Photo courtesy of USDA ARS & Peggy Greb.

Chemical Residues on Cannabis Plants

Chemical residues can be introduced at several points during the production and storage process. During growing, every facility should follow instructions for applying fertilizers and pesticides to crops. This includes waiting for a sufficient amount of time before harvesting. When fertilizer is being applied, signs must be posted. After cannabis products have been harvested, chemical controls must be in place. All chemicals should be labelled and kept in contained chemical storage when not in use to prevent contamination. Only food-grade chemicals (e.g. cleaners, sanitizers) should be used during curing, drying, trimming and storage.

Without a comprehensive food safety program, problems will inevitably arise.There is also a risk of excessive concentration of chemicals in the washing tank. As such, chemical concentrations must be monitored for. In general, water (obviously essential for the growing process) also carries risks of pathogenic bacteria like staphylococcus aureus or salmonella. For this reason, city water (which is closely controlled in most municipalities) should be used with an annual report and review. Facilities that use well water must test frequently and water samples must be tested every three months regardless.

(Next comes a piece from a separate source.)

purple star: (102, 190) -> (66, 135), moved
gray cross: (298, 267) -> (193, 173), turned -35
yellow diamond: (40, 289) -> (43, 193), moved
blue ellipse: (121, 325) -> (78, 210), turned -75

Pathogenic Contamination from Pest Infestations

Insects, rodents and other pests spread disease. In order to prevent infestations, a pest control program must be implemented, with traps checked monthly by a qualified contractor and verified by a designated employee. It is also necessary to have a building procedure (particularly during drying), which includes a monthly inspection, with no holes or gaps allowed. No product should leave the facility uncovered to prevent fecal matter and other hazards from coming into contact with the product. Contamination can also occur during storage on pallets, so pallets must be inspected for punctures in packaging material.

Furthermore, even the best controlled facility can fall victim to the shortcomings of their suppliers. Procedures must be in place to ensure that suppliers are complying with pest and building control procedures, among others. Certifications should be acquired and tracked upon renewal.

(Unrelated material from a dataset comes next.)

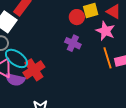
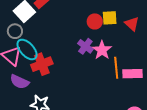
pink star: (105, 31) -> (102, 50), moved
purple semicircle: (15, 80) -> (20, 82), moved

Pathogenic Contamination Due to Improper Employee Handling

Employee training is key for any food facility. When employees are handling products, the risk of cross-contamination is highest. Facilities must have GMP and personnel hygiene policies in place, with training conducted upon hiring and refreshed monthly. Employees must be encouraged to stay home when sick and instructed to wear proper attire (gloves, hair nets, etc.), while glass, jewelry and outside food must not be allowed inside the facility. Tools used during harvesting and other stages may also carry microorganisms if standard cleaning procedures are not in place and implemented correctly by employees.

As the cannabis industry grows, and regulatory bodies like the FDA and CFIA look to protect public safety, we expect that more attention will be paid to other food safety issues like packaging safety (of inks and labels), allergen control and others. In the production of extracts, for example, non-food safe solvents could be used or extracts can be mixed with ingredients that have expiration dates, like coconut oil. There is one area in which the cannabis industry may lead the way, however. More and more often, risks of food terrorism, fraud and intentional adulteration are gripping the food industry as the global food chain becomes increasingly complex. It’s safe to say that security at cannabis facilities is probably unparalleled.

All of this shows that cannabis products, especially edibles (and that includes capsules and tinctures), should be treated the same as other food products simply because they have the same kinds of hazards. Without a comprehensive food safety program (that includes a plan, procedures, training, monitoring and verification), problems will inevitably arise.